**Requirement:** Report each line of the entries that includes "copia" by copying it.

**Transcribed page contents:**
'''
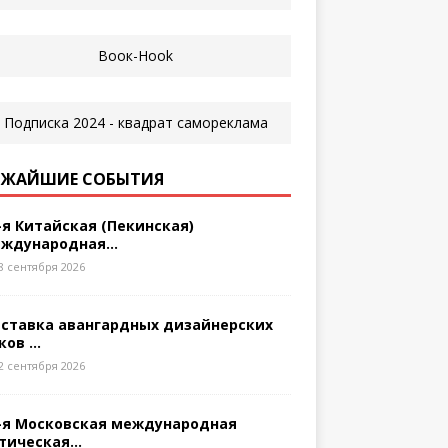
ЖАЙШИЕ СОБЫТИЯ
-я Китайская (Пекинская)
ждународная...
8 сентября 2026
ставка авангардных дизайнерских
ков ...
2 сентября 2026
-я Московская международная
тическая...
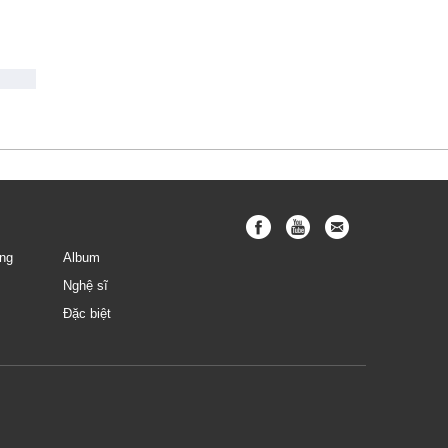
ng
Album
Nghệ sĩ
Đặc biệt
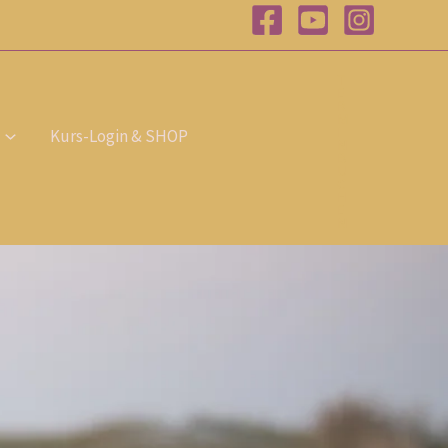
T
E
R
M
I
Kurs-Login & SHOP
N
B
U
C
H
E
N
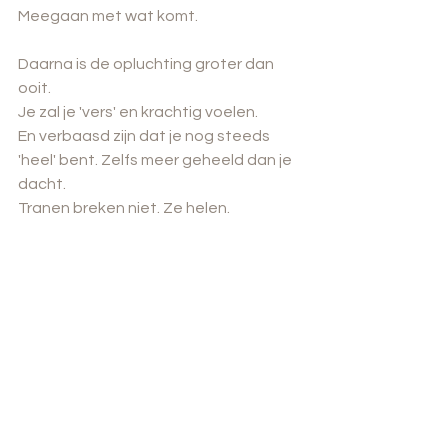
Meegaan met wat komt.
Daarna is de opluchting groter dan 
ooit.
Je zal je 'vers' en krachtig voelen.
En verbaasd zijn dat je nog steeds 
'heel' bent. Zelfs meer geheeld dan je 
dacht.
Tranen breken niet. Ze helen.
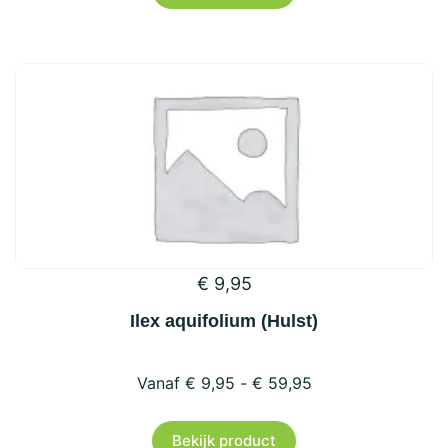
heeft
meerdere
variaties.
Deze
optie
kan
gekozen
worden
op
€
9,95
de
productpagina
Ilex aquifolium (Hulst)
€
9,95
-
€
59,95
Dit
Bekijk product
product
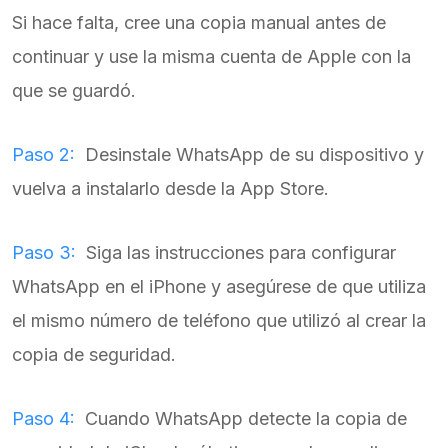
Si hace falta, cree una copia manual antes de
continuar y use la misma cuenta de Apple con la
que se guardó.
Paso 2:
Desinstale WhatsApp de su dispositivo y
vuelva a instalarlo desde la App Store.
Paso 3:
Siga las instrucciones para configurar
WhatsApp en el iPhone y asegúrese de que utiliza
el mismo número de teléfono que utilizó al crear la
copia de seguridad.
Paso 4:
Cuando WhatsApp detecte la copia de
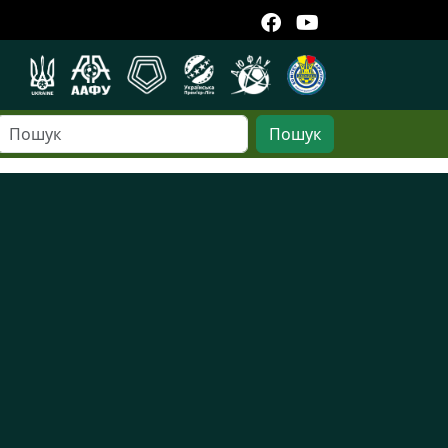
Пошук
'''
**Task response:**
Si hace falta, cree una copia manual antes de
copia de seguridad.
Cuando WhatsApp detecte la copia de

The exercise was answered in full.